One of the main problems that organisations face is lack of communication between data scientists and the business side (I mentioned this in a talk I gave last month: video here and slides here). Excel is an excellent middle ground, since it is reasonably quantitative and business people know how to use it.
In fact, in my consulting experience I’ve found that when working with clients, using Excel can make your client (usually a business person) feel more comfortable and involved in the analysis, speeding up the process and significantly improving collaboration. They’ll feel more empowered to intervene, which means they can add value, and they can feel especially happy if you occasionally let them enter some simple quantitative formulae.
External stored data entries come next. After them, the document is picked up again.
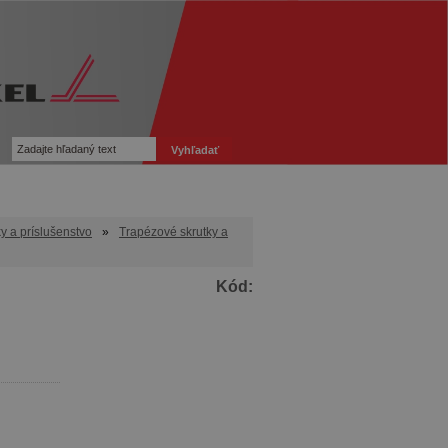
y a príslušenstvo
»
Trapézové skrutky a
Kód:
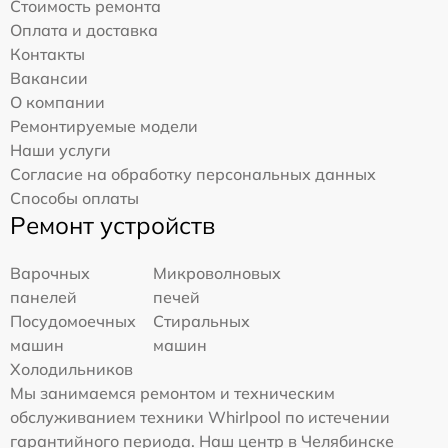
Стоимость ремонта
Оплата и доставка
Контакты
Вакансии
О компании
Ремонтируемые модели
Наши услуги
Согласие на обработку персональных данных
Способы оплаты
Ремонт устройств
Варочных
Микроволновых
панелей
печей
Посудомоечных
Стиральных
машин
машин
Холодильников
Мы занимаемся ремонтом и техническим
обслуживанием техники Whirlpool по истечении
гарантийного периода. Наш центр в Челябинске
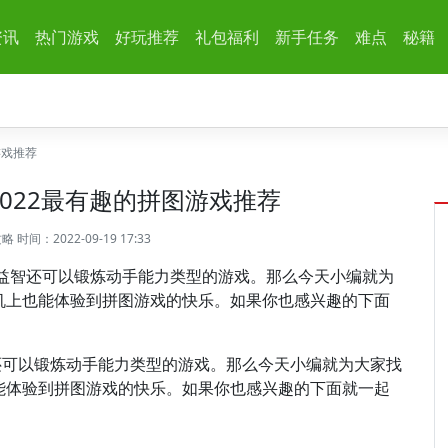
资讯
热门游戏
好玩推荐
礼包福利
新手任务
难点
秘籍
游戏推荐
2022最有趣的拼图游戏推荐
攻略
时间：2022-09-19 17:33
闲益智还可以锻炼动手能力类型的游戏。那么今天小编就为
机上也能体验到拼图游戏的快乐。如果你也感兴趣的下面
还可以锻炼动手能力类型的游戏。那么今天小编就为大家找
能体验到拼图游戏的快乐。如果你也感兴趣的下面就一起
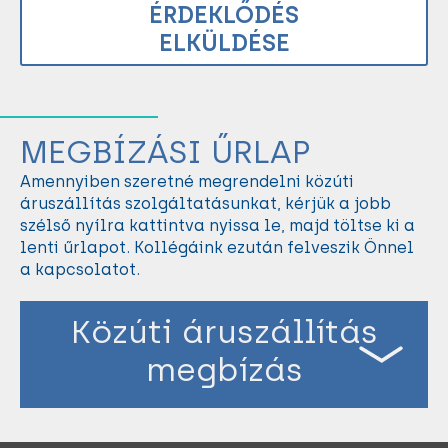
MEGBÍZÁSI ŰRLAP
Amennyiben szeretné megrendelni közúti
áruszállítás szolgáltatásunkat, kérjük a jobb
szélső nyílra kattintva nyissa le, majd töltse ki a
lenti űrlapot. Kollégáink ezután felveszik Önnel
a kapcsolatot.
Közúti áruszállítás
megbízás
The next advantage of Excel is that it puts the numbers out there. A long time back, when I was still doing full time jobs, I was asked to build a forecasting model (using a programming language) and couldn’t get it right for several months. And then on a whim I decided to use Excel, and when I saw the data in front of me, it was clear why the forecasts were so useless – because the data was so random.
Excel also allows you to quickly try things and iterate, again by putting the data and the analysis in front of you. Admittedly, the toolkit available is limited compared to what programming languages or statistical softwares can offer, but through clever usage (especially with Visual Basic), there is a lot you can achieve.
Then, Excel sometimes nudges you towards finding simple solutions. It is possible when you’re using a programming language to veer towards overly complicated solutions, and possibly use the proverbial nuclear weapon against the sparrow.
When I was working on the forecasting work a decade ago, I found that the forecasts would feed into a fairly complicated-looking model that had been developed over several years by several developers. On a whim, I decided to “do more” in Excel and managed to replicate the entire model in Excel (using VB and Solver). The people leading the product weren’t particularly happy, but using Excel was critical in ultimately moving to a simpler solution.
A similar thing occurred recently as well. I had been building a fairly complex optimisation model, which I tried replicating in Excel for communication purposes (so I could work on it together with the client). And it turned out there was a far simpler solution that I had missed all this time, and the simpler solution became apparent only because I used Excel.
I’m sure this is not an exhaustive list. So, if you’re a data scientist, you will do well to be at least conversant with Excel. I know it may only serve limited needs in terms of analysis, but the effort in learning will get more than compensated for in the communication and collaboration and simplicity.
A long time ago, a co-worker passed by my desk and saw me work on Excel. He saw my spreadsheet and remarked, “oh, so many numbers! it must be very complicated” and went on his way. I don’t know if he is a data scientist now.